● Task goal: In the entries below, find the line with "Login (1039, 57)" and the line with "会員登録で ＆ ポイントGET！ (504, 15)"; copy them and every line between them exactly, but not the pictures.

● Task material:
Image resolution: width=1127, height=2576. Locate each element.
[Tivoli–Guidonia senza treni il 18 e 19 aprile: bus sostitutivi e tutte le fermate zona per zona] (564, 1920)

---

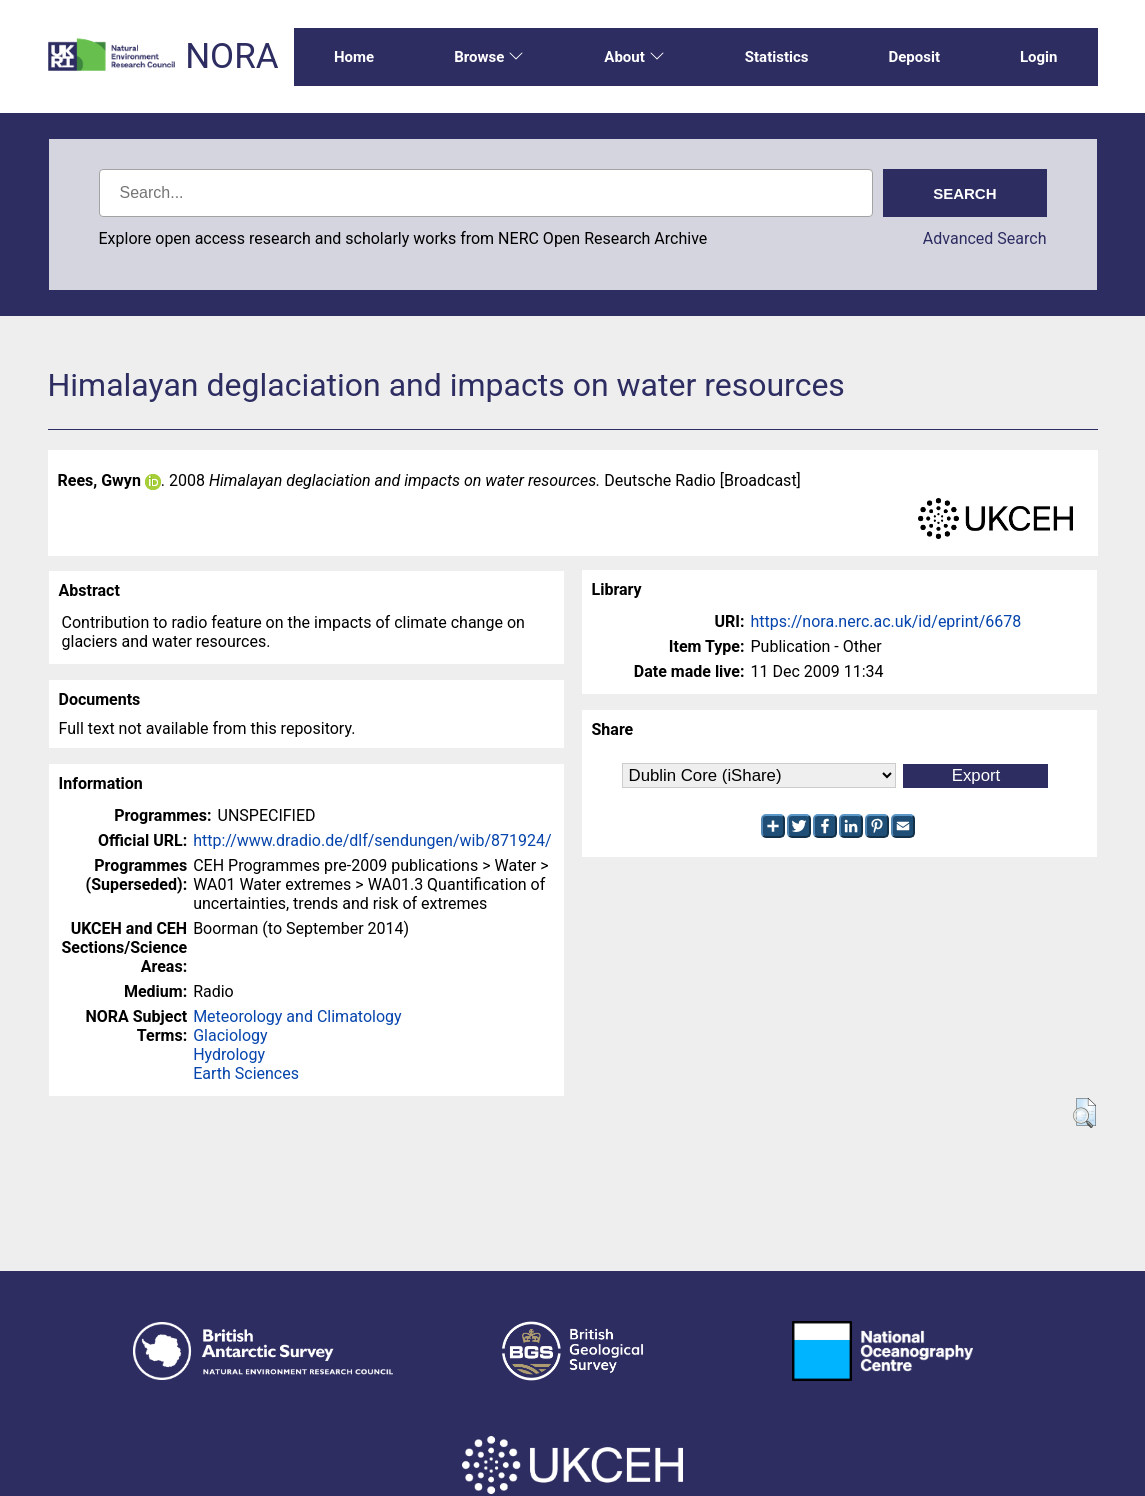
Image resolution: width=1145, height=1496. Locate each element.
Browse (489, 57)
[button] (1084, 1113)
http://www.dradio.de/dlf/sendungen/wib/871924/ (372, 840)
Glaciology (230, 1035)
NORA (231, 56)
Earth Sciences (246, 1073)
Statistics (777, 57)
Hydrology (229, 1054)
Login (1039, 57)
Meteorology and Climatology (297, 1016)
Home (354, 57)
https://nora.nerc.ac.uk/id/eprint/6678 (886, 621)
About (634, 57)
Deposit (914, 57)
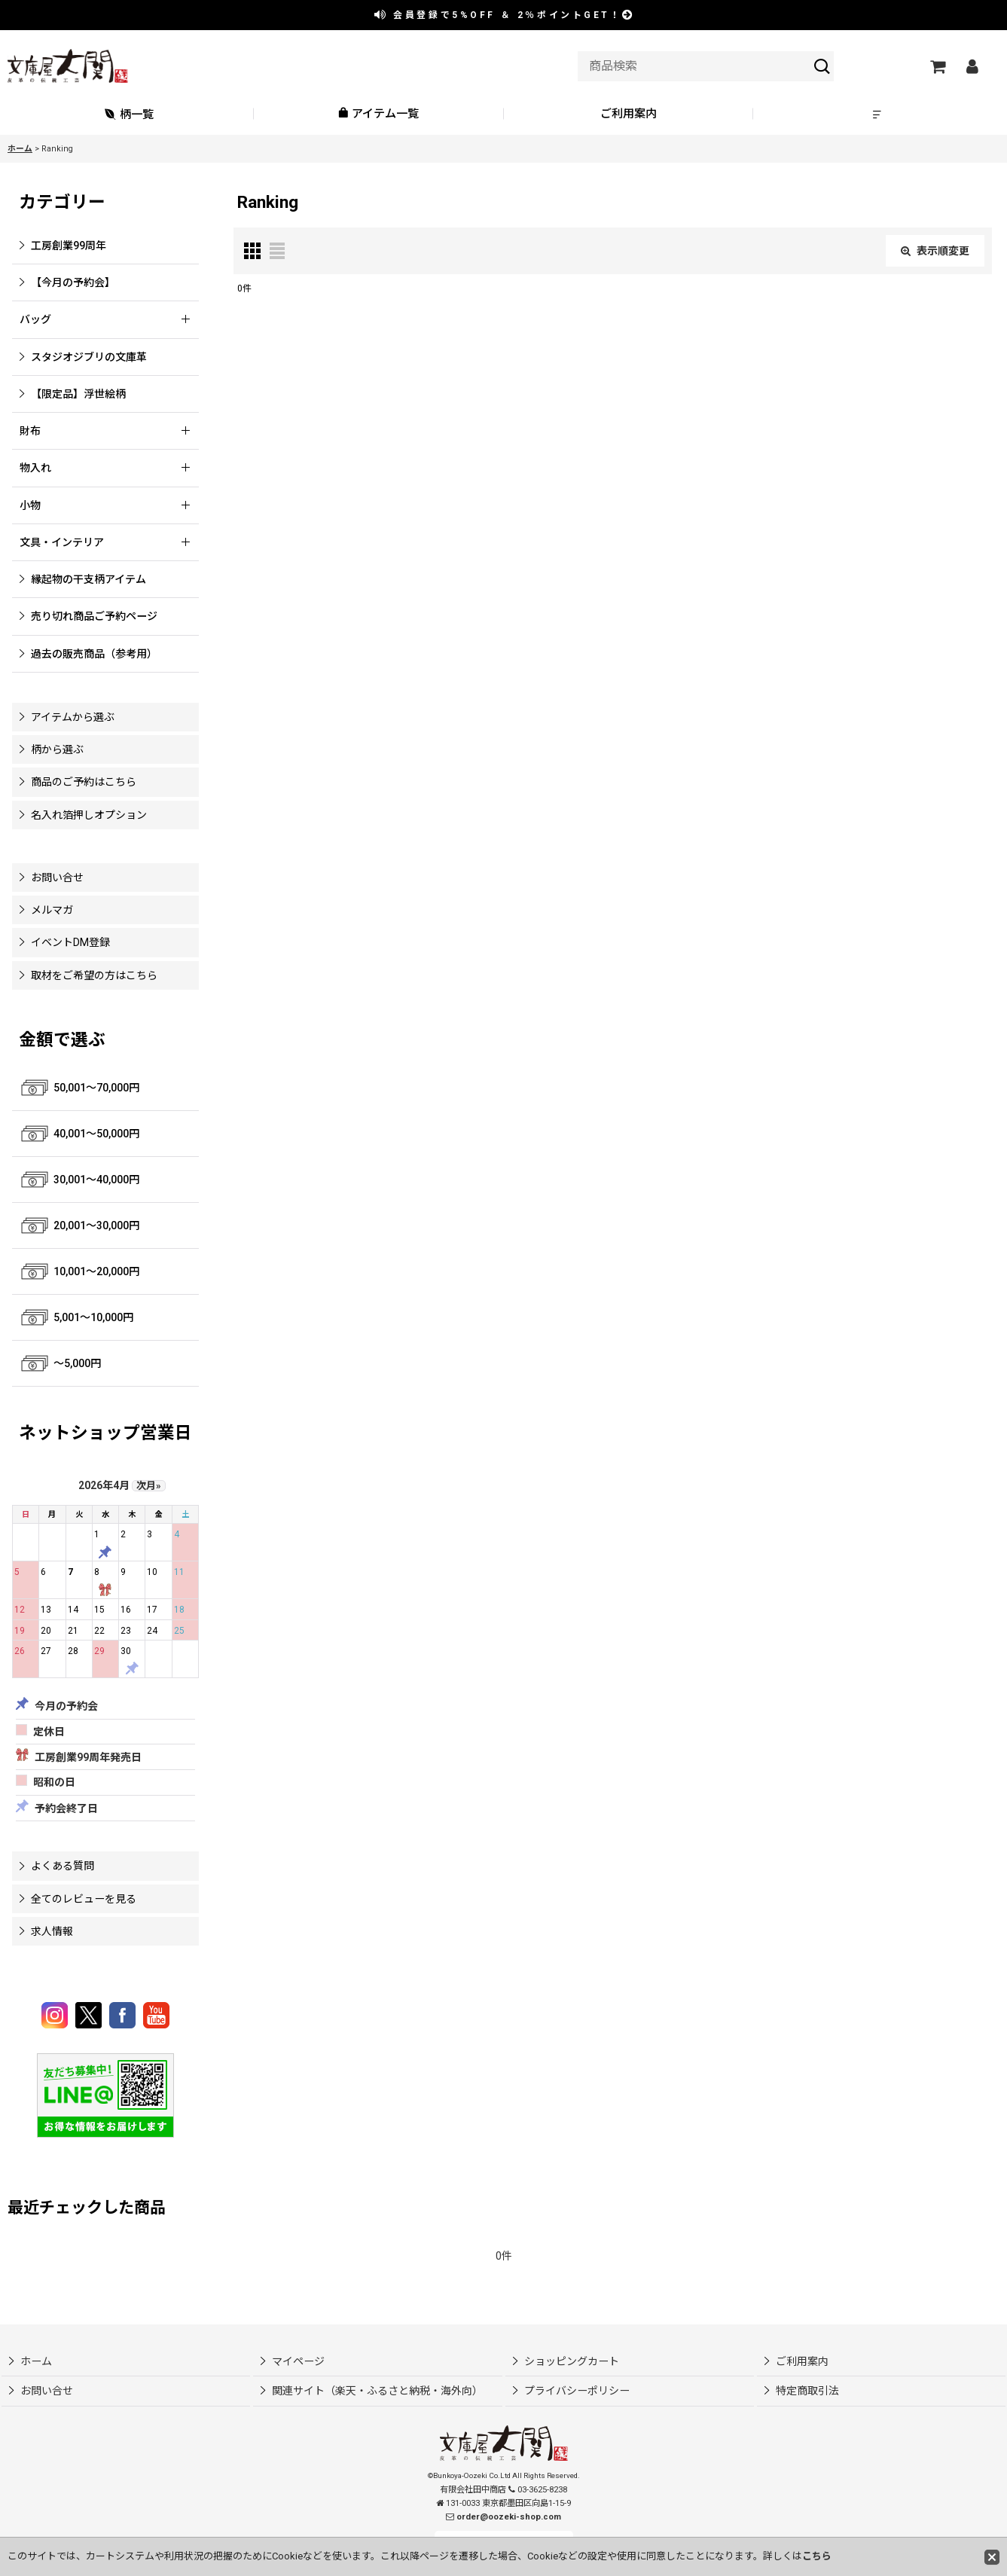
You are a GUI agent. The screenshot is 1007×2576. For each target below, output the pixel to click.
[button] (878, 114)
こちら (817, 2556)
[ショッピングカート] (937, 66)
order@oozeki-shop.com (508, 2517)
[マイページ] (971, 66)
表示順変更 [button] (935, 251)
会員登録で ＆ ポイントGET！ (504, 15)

● Written solution:
Login (1039, 57)
Meteorology and Climatology (297, 1016)
Home (354, 57)
https://nora.nerc.ac.uk/id/eprint/6678 (886, 621)
About (634, 57)
Deposit (914, 57)
You are a GUI agent. The screenshot is 1007×2576. For each target below, output the pixel to click.
[button] (878, 114)
こちら (817, 2556)
[ショッピングカート] (937, 66)
order@oozeki-shop.com (508, 2517)
[マイページ] (971, 66)
表示順変更 [button] (935, 251)
会員登録で ＆ ポイントGET！ (504, 15)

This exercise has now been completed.